This study is aimed at offering insights into changing forces in the pharmaceutical industry and their impact on the pharmaceutical DND. To organise the research, the same build-up as the ‘findings’ will be used.

5.1 Regulatory forces

Regulatory forces were mostly referred to topics on globalization. Although Rossetti et al., (2011) used regulatory forces to guide their research, globalization has not been discussed in their paper. Clearly, European managers are more concerned with the different regulations across countries and their impact on the distribution network compared to American managers. Anticipation on possible changes in rules and regulations is crucial and it is therefore valuable to identify certain trends that could influence the distribution network. The issues on globalization will be discussed next.

With respect to globalization and moving plants to China for example, there was no consensus found among the interviewees. It is possible, however, that because of subsidies on R&D investments in the pharmaceutical industry by the Chinese government (Hu et al., 2013), more companies will move their production to China.
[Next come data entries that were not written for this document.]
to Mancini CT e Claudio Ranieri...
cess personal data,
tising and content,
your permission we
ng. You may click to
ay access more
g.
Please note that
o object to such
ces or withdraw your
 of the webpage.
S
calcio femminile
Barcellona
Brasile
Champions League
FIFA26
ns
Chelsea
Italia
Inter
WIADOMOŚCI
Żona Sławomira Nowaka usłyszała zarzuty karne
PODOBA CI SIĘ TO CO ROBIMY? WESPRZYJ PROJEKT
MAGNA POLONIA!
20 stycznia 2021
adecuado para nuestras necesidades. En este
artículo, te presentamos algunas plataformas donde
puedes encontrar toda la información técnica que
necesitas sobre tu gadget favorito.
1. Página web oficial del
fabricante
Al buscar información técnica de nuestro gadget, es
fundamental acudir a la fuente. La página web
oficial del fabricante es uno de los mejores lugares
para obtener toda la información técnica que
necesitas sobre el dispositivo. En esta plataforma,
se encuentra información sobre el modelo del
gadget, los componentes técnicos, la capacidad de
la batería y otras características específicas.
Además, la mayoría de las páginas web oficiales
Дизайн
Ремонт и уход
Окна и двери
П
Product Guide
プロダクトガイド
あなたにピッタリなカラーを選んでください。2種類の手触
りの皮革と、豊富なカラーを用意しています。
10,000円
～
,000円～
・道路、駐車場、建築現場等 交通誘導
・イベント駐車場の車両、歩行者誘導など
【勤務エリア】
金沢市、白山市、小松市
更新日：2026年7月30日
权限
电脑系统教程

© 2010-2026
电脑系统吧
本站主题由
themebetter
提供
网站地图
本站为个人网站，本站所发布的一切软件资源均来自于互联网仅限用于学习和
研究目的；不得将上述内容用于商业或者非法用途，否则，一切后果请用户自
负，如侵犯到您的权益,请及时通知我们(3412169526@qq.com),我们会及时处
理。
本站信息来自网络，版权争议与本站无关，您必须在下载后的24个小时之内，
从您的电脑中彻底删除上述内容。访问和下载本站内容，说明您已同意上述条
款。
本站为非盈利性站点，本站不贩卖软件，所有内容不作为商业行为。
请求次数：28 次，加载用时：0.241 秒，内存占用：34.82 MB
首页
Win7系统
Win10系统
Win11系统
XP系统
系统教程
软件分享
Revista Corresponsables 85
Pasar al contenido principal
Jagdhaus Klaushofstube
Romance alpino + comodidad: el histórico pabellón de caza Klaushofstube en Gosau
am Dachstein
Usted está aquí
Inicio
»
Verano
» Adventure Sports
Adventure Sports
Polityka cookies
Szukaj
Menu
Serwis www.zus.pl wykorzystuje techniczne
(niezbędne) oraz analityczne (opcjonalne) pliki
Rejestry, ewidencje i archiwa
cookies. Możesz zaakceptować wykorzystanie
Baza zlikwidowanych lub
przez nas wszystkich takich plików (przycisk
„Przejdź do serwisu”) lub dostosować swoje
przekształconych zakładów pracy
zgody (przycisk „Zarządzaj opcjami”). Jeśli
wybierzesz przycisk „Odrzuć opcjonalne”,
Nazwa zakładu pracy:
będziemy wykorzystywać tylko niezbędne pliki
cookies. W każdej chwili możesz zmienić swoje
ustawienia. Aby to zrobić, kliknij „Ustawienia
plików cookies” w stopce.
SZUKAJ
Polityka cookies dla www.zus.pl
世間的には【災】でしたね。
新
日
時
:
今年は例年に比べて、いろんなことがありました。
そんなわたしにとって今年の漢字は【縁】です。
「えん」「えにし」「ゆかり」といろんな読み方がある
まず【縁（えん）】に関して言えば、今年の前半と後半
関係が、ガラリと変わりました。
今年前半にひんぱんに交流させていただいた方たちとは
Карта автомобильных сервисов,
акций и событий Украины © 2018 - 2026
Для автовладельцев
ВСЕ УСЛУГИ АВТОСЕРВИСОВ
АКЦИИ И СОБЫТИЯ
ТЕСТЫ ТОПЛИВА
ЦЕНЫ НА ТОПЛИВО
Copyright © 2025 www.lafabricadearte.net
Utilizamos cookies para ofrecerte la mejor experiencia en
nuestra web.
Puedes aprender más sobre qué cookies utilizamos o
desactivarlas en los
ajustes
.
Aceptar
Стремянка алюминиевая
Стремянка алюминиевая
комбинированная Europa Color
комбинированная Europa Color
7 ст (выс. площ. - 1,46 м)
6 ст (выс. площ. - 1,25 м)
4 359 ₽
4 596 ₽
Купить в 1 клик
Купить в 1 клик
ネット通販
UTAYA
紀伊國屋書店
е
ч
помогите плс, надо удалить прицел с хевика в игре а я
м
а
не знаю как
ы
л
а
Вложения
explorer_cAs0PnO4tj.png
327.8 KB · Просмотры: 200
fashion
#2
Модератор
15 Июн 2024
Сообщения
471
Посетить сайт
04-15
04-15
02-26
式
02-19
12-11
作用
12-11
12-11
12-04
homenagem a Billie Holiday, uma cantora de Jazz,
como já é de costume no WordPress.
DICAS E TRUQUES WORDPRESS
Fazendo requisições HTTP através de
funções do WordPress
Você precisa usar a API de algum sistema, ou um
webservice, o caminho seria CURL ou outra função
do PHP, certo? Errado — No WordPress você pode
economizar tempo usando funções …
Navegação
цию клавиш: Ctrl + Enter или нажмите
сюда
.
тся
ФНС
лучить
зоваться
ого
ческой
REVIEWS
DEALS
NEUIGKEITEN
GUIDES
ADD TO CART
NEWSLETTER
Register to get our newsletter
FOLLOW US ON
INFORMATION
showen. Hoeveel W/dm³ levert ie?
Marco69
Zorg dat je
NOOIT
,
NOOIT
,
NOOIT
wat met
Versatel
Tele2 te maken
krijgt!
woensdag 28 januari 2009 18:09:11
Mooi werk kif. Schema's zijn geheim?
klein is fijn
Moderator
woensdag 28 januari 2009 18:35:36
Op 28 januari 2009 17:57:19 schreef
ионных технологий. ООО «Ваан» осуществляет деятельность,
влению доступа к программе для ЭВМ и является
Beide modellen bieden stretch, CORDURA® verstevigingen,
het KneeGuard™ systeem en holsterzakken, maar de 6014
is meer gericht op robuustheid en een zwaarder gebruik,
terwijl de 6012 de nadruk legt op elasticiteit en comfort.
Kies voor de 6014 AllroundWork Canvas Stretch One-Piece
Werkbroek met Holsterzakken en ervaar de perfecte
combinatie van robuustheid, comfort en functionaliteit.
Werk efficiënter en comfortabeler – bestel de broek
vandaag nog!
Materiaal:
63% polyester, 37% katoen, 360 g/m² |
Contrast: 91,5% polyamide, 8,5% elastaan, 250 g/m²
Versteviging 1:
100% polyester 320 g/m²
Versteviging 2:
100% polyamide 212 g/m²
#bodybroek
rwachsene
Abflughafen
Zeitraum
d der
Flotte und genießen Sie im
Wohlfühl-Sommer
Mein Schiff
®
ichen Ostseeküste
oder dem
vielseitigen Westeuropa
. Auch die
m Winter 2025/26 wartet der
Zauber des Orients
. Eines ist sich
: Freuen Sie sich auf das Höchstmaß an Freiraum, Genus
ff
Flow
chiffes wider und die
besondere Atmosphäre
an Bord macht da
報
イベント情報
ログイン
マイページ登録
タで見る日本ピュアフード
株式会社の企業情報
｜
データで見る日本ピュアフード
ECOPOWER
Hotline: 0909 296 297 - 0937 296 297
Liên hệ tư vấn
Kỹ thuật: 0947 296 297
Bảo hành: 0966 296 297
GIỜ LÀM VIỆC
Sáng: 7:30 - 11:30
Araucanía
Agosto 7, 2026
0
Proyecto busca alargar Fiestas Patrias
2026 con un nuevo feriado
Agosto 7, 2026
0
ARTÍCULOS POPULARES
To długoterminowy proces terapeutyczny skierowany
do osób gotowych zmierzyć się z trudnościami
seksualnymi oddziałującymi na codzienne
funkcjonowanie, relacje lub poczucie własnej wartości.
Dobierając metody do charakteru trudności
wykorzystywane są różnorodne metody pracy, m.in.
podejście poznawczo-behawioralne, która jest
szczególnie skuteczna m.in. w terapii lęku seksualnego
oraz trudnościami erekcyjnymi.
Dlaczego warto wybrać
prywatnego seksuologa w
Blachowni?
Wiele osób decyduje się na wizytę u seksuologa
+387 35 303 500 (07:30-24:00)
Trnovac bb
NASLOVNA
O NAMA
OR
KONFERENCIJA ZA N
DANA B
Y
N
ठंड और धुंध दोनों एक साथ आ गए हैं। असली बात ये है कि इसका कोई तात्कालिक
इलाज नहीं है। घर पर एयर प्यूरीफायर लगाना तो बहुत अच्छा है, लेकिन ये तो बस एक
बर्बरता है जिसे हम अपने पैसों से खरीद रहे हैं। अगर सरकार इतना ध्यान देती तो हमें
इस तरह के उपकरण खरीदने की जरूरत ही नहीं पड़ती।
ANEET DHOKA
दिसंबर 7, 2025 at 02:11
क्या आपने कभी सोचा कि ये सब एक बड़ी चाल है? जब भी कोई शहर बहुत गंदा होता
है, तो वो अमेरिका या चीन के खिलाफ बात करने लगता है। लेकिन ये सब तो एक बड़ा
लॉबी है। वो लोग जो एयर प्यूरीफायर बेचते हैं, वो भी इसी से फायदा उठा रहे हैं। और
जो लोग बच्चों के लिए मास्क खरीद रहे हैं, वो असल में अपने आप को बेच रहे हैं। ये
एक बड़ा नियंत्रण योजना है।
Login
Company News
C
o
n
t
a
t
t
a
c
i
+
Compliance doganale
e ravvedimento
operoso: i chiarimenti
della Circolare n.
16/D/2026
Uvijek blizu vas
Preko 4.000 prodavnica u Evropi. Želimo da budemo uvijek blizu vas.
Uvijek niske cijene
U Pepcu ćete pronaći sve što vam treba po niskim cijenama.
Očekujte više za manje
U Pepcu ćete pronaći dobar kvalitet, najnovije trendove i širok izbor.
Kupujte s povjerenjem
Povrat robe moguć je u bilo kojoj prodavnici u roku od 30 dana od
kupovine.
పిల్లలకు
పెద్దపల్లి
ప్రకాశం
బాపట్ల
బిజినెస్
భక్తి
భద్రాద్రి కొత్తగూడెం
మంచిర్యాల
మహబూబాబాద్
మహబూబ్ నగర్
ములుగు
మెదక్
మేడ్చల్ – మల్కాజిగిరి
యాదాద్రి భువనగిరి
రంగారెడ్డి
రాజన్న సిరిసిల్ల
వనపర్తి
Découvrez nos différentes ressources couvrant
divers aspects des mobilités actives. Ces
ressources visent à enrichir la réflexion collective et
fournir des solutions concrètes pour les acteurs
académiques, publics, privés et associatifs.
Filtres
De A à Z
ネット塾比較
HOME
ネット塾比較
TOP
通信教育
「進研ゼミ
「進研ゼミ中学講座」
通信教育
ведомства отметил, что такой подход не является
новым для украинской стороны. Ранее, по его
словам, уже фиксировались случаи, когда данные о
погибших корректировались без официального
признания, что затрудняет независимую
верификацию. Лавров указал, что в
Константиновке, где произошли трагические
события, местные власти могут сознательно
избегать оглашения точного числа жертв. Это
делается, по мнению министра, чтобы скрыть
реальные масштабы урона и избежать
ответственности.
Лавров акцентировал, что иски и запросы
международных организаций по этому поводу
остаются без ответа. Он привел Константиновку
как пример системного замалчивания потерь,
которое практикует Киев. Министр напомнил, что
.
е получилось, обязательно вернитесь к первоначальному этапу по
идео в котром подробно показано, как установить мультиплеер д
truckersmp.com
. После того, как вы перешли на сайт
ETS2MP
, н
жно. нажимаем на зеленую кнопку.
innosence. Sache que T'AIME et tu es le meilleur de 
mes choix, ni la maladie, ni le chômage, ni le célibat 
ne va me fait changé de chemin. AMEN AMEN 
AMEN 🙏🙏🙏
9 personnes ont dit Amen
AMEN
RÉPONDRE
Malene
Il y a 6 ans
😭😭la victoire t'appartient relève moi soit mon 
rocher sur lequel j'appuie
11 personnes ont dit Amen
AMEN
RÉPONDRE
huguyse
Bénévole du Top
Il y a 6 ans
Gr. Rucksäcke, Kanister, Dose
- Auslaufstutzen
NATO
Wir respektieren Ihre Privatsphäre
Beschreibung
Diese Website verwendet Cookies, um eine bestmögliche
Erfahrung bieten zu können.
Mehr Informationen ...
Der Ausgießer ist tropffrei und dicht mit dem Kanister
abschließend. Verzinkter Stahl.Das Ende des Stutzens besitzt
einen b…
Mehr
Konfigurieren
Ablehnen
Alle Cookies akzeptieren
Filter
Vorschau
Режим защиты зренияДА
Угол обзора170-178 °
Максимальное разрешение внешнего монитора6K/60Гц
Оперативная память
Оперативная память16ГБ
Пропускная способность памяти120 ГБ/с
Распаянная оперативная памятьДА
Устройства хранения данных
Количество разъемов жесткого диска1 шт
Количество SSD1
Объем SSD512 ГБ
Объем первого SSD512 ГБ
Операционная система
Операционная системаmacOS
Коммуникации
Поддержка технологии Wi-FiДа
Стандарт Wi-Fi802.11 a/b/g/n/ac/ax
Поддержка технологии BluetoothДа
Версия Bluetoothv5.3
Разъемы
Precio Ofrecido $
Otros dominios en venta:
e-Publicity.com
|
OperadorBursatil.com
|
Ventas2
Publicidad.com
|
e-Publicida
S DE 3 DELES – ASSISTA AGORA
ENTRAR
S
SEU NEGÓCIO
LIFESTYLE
With this move, the design of the distribution will change in the sense that facility costs, together transportation costs will increase. However, both in the interviews and in literature there is not one clear opinion on globalizing such activities because of disadvantages of greater risk, higher distribution costs, larger inventory buffers that may lead to longer and uncertain lead times (Fagan, 1991). Note that this change concerned only the generic medicines department from the company, thus other pharmaceutical companies that do not produce generic medicines are less likely to experience this trend. It is beyond the scope of the paper to discuss global network design but it is noteworthy to mention that features like exchange rate, tariffs and duties become important for models when firms globalize (Olhager et al., 2015). For a list of factors see the paper of Meixell & Gargeya (2005).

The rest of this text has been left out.